Между тем граф де Броль, посланник короля нашего в Варшаве, открыл, что граф Понятовский, Польский министр в Петербурге вредит общему делу Вены и Версаля. Он поручил уговорить супругу дофина, чтобы она убедила короля Польского, своего отца, отозвать г. Понятовского, чего Императрица втайне желала. Вскоре ему был послан приказ оставить свой пост; но буря, которую это произвело при Петербургском молодом дворе, смущаемом интригами канцлера Бестужева, заставила Императрицу притвориться и отложить прощальную аудиенцию, которую она должна была дать Понятовскому.
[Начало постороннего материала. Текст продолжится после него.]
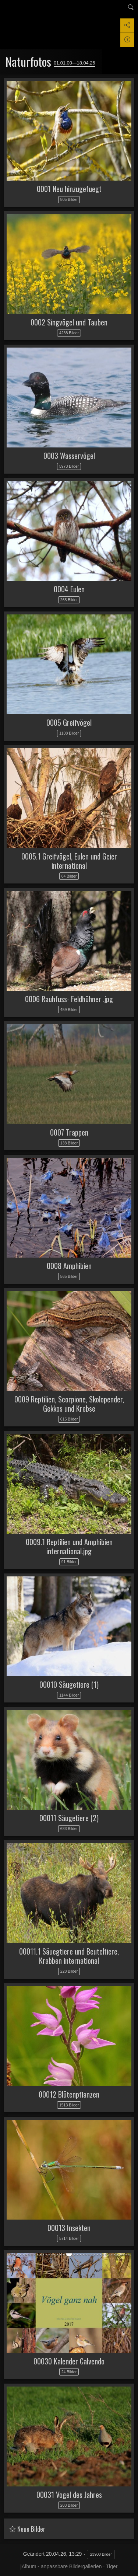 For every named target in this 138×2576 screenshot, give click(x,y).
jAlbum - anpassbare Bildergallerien (61, 2566)
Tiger (111, 2566)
Все Французы были на дурном счету у Их Императорских Высочеств, и ропот их дошёл до Стокгольма и до г. маркиза Д’Авренкура (Французского посланника), который написал по этому случаю г. де Лопиталю очень дельную депешу. Он советовал нашему двору похлопотать о восстановлении на его посту этого Польского вельможи, прибавляя, что ему даже должно предложить перейти в нашу партию, обещая ему двойную субсидию против той, которую ему платит Англия; он присовокуплял, что это лучшее средство успокоить умы и воспользоваться тишиной для открытия всего без огласки. Кардинал де Берни, тогдашний министр иностранных дел, понял все последствия, проистекавшие от принятия мнения г. Д’Авренкура, и его преосвященство немедленно убедил в том короля. Супруга дофина опять написала к своему отцу; этот государь собрал senatus consilium, который послал новую верительную грамоту г. Понятовскому; она была адресована на имя господина Лопиталя, а он предупредил обо всём Императрицу, которая, по-видимому, одобрила такой образ действий.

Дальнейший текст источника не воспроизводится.